Search code examples
amazon-web-servicesdocker-composedocker-swarmamazon-vpcmongodb-replica-set

Application deployed to Docker Swarm is not connecting with MongoDB Replica Set


I have deployed my application using Docker Swarm with 3 machines.

MongoDB Replica Set is configured manually and its working as a service on Ubuntu machine.

I am trying to connect to my Backend application to MongoDB Replica Set but I am getting context deadline exceeded error. I am using Private-ip to connect since machines are in same AWS VPC. Port 27017 is open in the security group and can be used by VPC network IP.

/etc/hosts is correctly configured on every machine.

I am using Docker-Compose file to deploy the stack.

Replica Set is working fine. I have checked it with manually inserting few documents.

The picture will help readers to understand the context better.

Abbreviations

  • BE = Backend
  • FE = Frontend
  • Mac 1 = Machine 1
  • AZ-1 = Availability Zone 1
  • VPC = Virtual Private Cloud

My Guess:
Is it because Replica-Set in not in the Swarm Network and that's why its unable to connect ???

I am trying to fix this issue for quite sometime now and have not been successful yet. Help is required now.

enter image description here


Solution

  • I found the solution.

    The problem was related to the names of the MongoDB replica instances.

    • The host name for first member is "host" : "10.0.0.223:27017"
    • The host name for second member is "host" : "node2:27017"
    • The host name for third member is "host" : "node3:27017"

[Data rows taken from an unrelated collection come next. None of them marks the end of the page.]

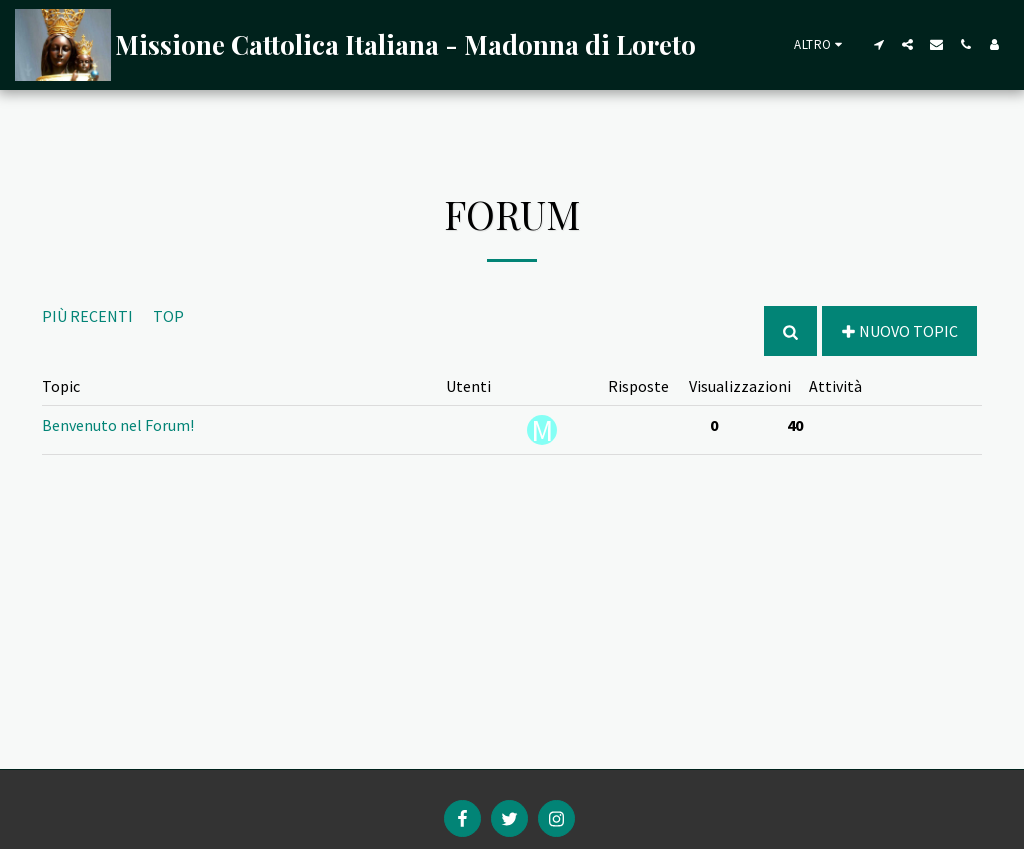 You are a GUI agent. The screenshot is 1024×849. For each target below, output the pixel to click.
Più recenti (87, 316)
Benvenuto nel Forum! (118, 425)
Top (168, 316)
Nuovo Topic (899, 331)
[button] (878, 44) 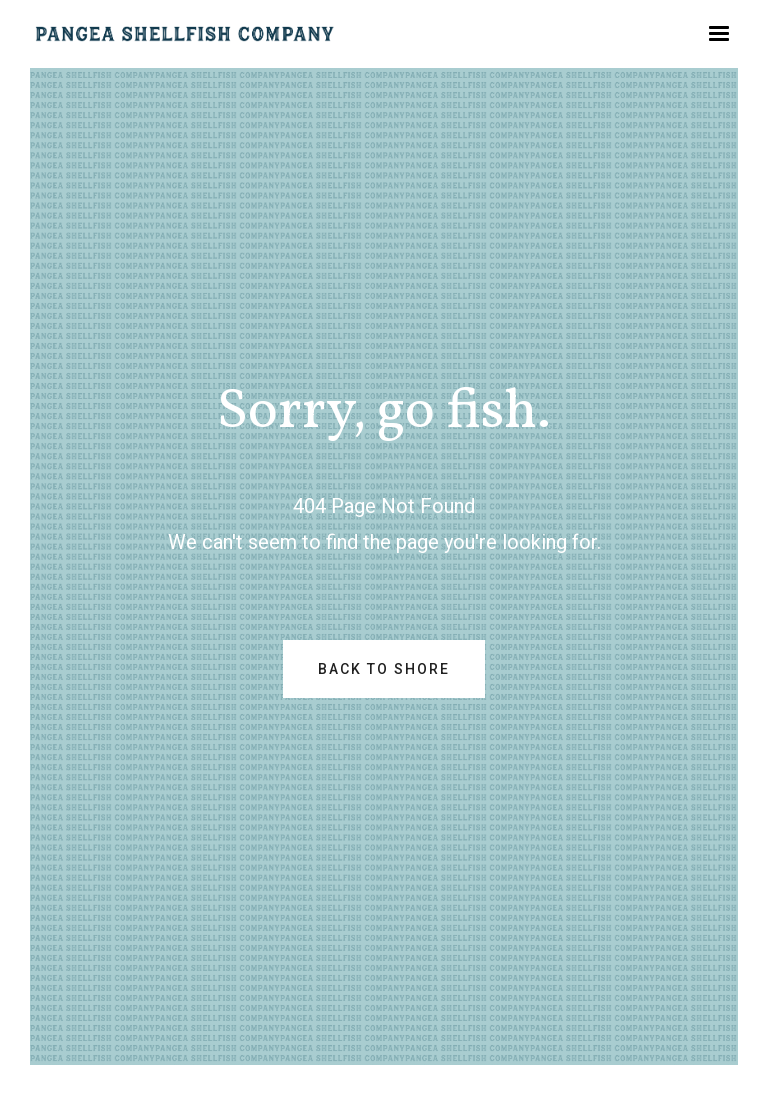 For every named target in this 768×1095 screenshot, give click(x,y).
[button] (719, 34)
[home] (185, 34) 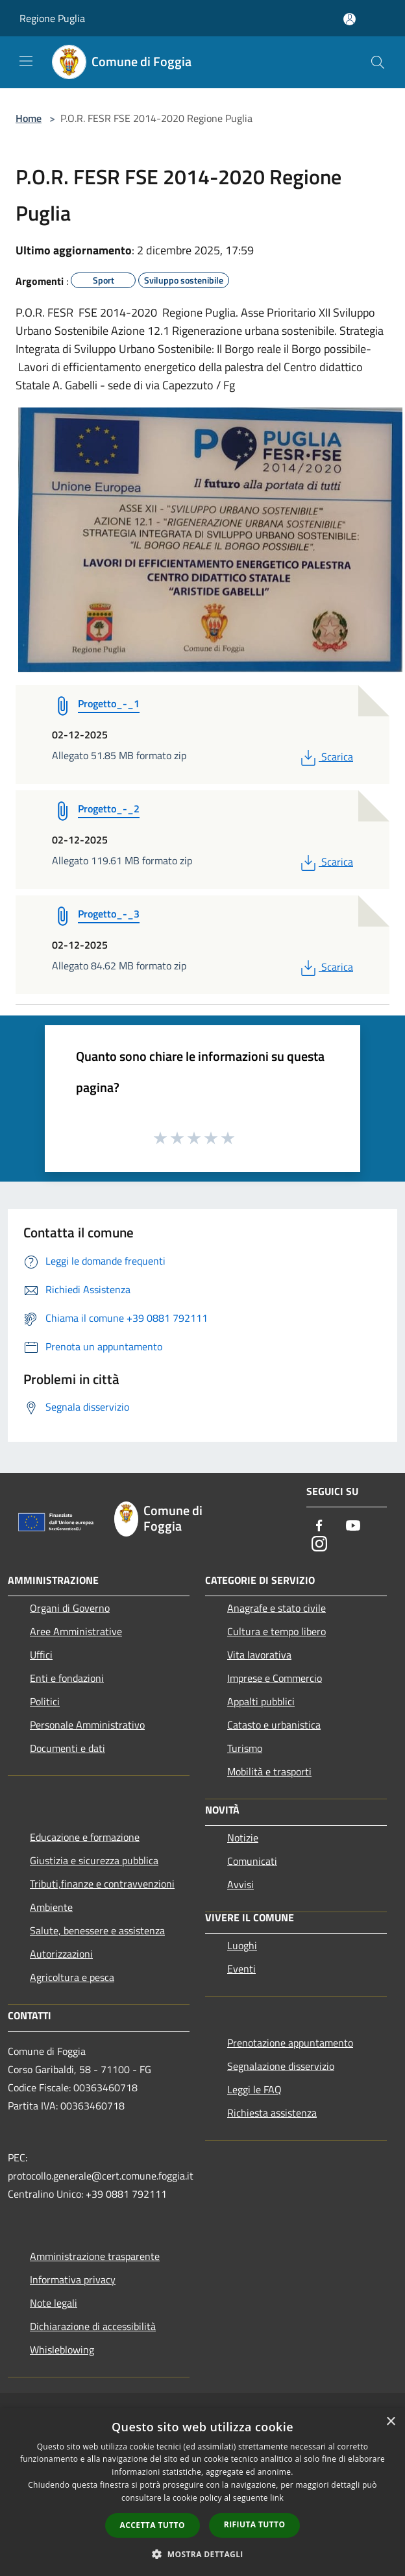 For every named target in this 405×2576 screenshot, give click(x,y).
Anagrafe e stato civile (276, 1608)
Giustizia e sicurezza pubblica (94, 1860)
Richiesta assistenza (272, 2112)
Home (29, 118)
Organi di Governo (70, 1608)
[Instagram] (319, 1545)
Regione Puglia (52, 18)
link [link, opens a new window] (277, 2497)
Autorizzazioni (61, 1954)
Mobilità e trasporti (269, 1771)
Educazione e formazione (85, 1837)
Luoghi (242, 1945)
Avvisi (240, 1884)
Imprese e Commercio (274, 1678)
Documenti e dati (67, 1748)
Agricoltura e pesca (72, 1977)
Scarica (325, 756)
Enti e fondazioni (67, 1678)
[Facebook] (319, 1526)
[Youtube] (353, 1526)
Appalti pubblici (261, 1701)
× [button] (390, 2422)
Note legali (53, 2303)
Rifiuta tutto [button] (255, 2524)
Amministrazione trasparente (95, 2256)
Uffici (41, 1654)
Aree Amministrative (76, 1631)
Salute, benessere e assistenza (97, 1930)
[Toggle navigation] (26, 61)
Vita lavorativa (259, 1654)
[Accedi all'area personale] (349, 19)
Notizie (242, 1837)
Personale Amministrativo (87, 1724)
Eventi (241, 1968)
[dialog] (202, 2492)
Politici (45, 1701)
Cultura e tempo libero (276, 1631)
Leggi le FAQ (254, 2089)
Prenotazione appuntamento (290, 2042)
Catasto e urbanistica (274, 1724)
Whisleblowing (62, 2349)
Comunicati (252, 1861)
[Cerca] (378, 62)
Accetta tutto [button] (152, 2525)
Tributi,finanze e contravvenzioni (102, 1883)
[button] (202, 2553)
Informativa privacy (73, 2279)
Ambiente (51, 1907)
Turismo (244, 1748)
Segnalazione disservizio (280, 2066)
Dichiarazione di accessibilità (93, 2326) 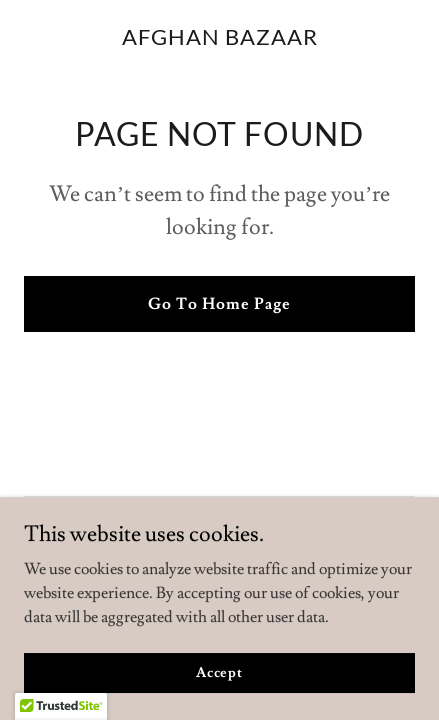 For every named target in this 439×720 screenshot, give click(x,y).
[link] (220, 40)
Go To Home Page (219, 304) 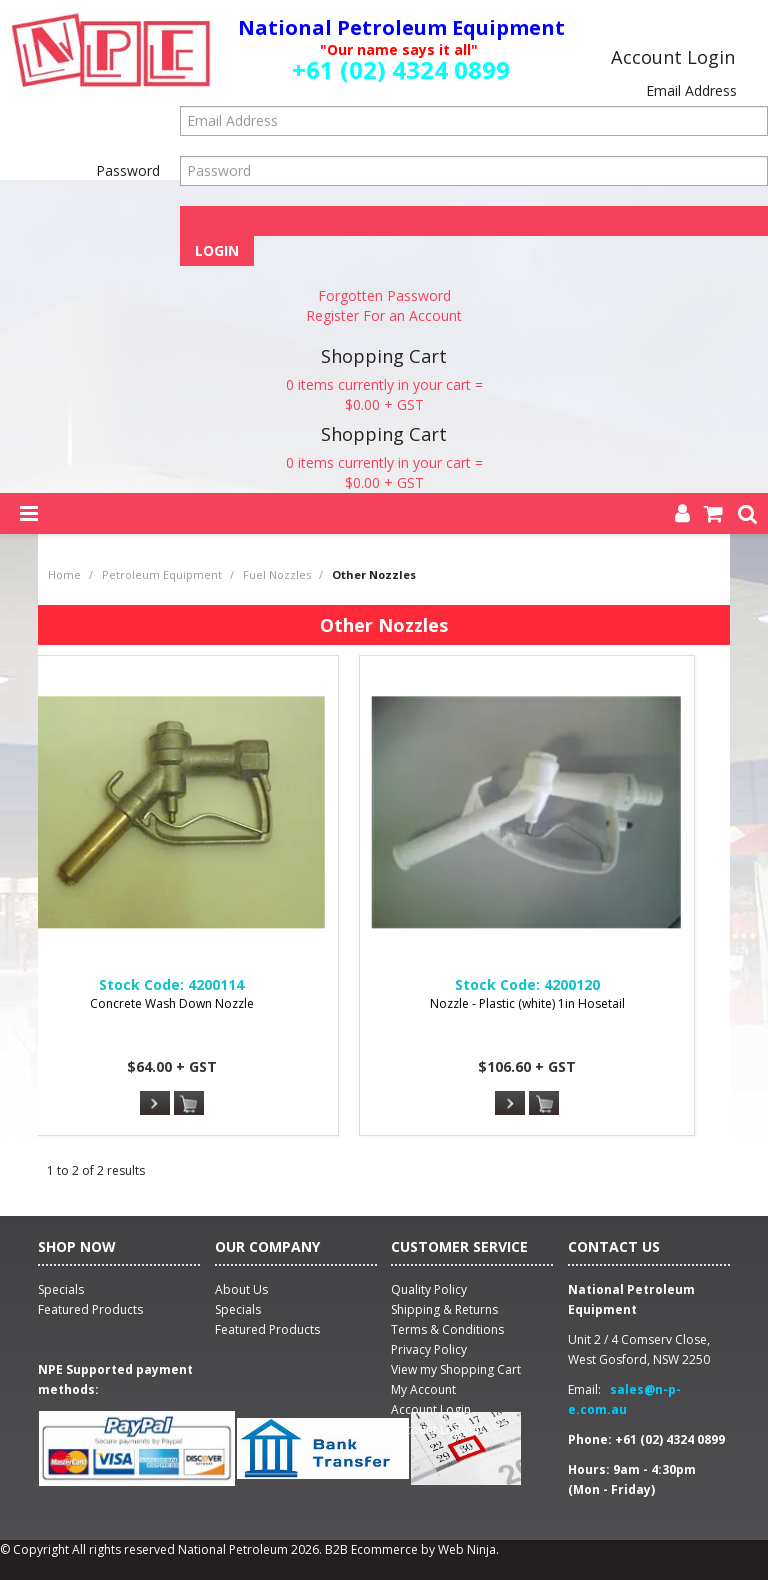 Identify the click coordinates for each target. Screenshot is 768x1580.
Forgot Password (474, 219)
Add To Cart (189, 1104)
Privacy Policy (429, 1349)
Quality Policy (429, 1289)
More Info (155, 1103)
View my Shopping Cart (456, 1369)
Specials (238, 1309)
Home (64, 574)
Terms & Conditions (447, 1329)
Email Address (691, 90)
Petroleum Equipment (162, 574)
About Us (241, 1289)
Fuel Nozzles (277, 574)
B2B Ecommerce (371, 1549)
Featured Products (267, 1329)
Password (128, 170)
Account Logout (435, 1429)
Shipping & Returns (444, 1309)
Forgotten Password (384, 295)
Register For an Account (384, 315)
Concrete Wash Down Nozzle (172, 1003)
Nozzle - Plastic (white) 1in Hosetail (527, 1003)
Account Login (431, 1409)
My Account (423, 1389) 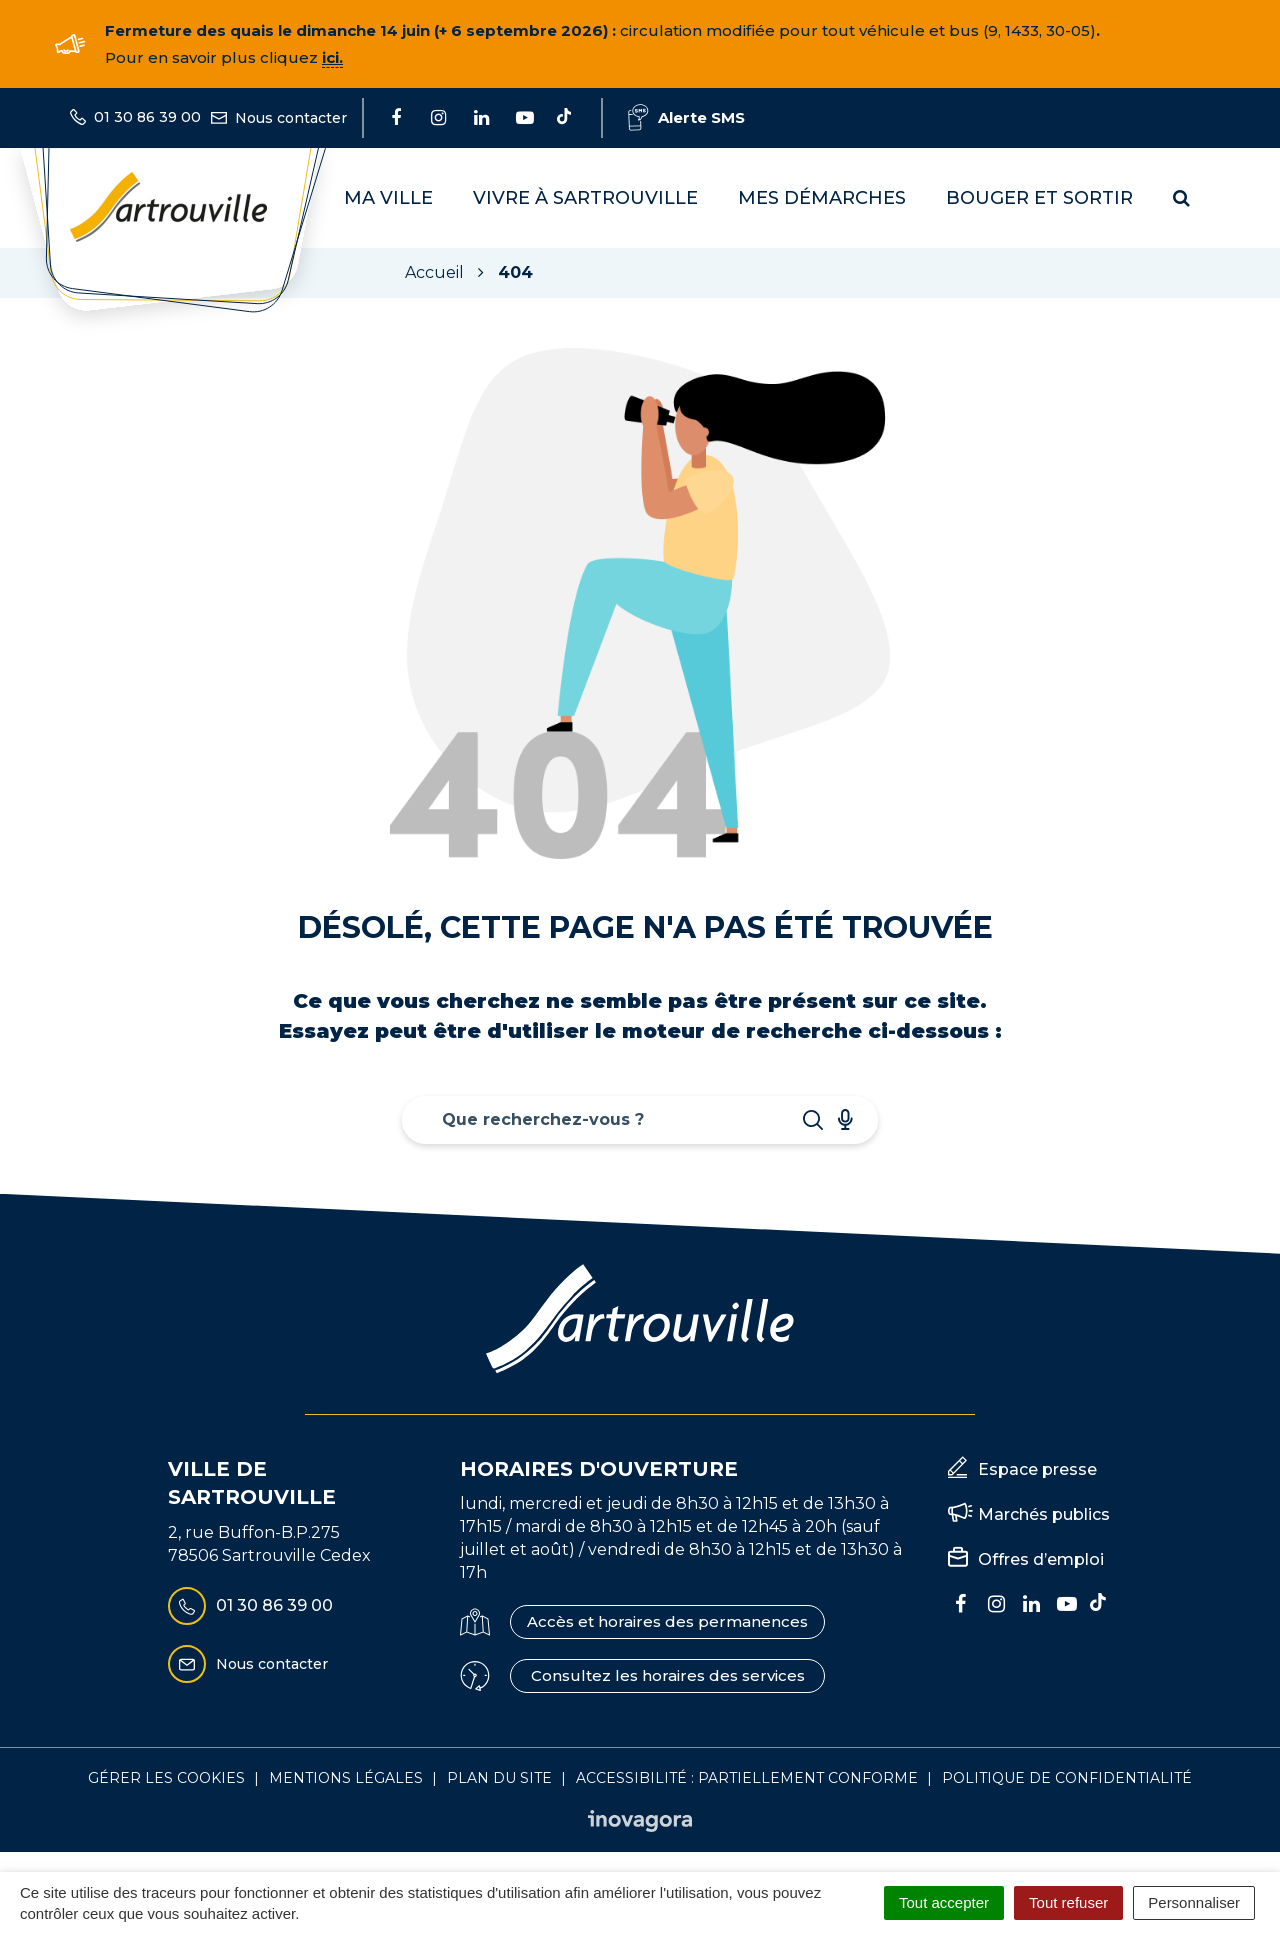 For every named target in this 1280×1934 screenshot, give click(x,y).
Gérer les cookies (166, 1778)
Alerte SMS (686, 117)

    Due to this inconsistency, the backend application was not able to connect to the replica set.

    {
        "_id" : "replica1",
        "version" : 5,
        "term" : 5,
        "protocolVersion" : NumberLong(1),
        "writeConcernMajorityJournalDefault" : true,
        "members" : [
            {
                "_id" : 0,
                "host" : "10.0.0.223:27017",
                "arbiterOnly" : false,
                "buildIndexes" : true,
                "hidden" : false,
                "priority" : 1,
                "tags" : {
                    
                },
                "slaveDelay" : NumberLong(0),
                "votes" : 1
            },
            {
                "_id" : 1,
                "host" : "node2:27017",
                "arbiterOnly" : false,
                "buildIndexes" : true,
                "hidden" : false,
                "priority" : 1,
                "tags" : {
                    
                },
                "slaveDelay" : NumberLong(0),
                "votes" : 1
            },
            {
                "_id" : 2,
                "host" : "node3:27017",
                "arbiterOnly" : false,
                "buildIndexes" : true,
                "hidden" : false,
                "priority" : 1,
                "tags" : {
                    
                },
                "slaveDelay" : NumberLong(0),
                "votes" : 1
            }
        ],
    

    Solution

    To solve this I reconfigured the replica set nodes with private IPs. Node that I have used Private IP for replica set configuration.

    First ssh to primary machine. Login to mongo primary node shell and execute the following commands to change the host entry for 2nd mongo node in JSON.

    > cfg = rs.conf()
    > cfg.members[2].host = "10.0.5.242:27017" (Private IP of second mongodb instance)
    > rs.reconfig(cfg)
    

    Did the same for 3rd mongo entry in JSON.

    Here is the link to change the hostname in Replica Set.
    https://docs.mongodb.com/manual/tutorial/change-hostnames-in-a-replica-set/

    Another Solution:
    If your MongoDB deployment is all fine and everything is set up properly, but still you are unable to connect to the DB, try to Change the Primary DB Instance.

    • ssh to primary machine.
    • Login to mongo primary node shell and execute this commands replica:PRIMARY>rs.stepDown(120). This will make your other instance Primary and your current instance Secondary.

    I experienced this problem and after continuous hit and try for 3 days, this solution worked for me.

    Hope this would help readers to solve similar problem.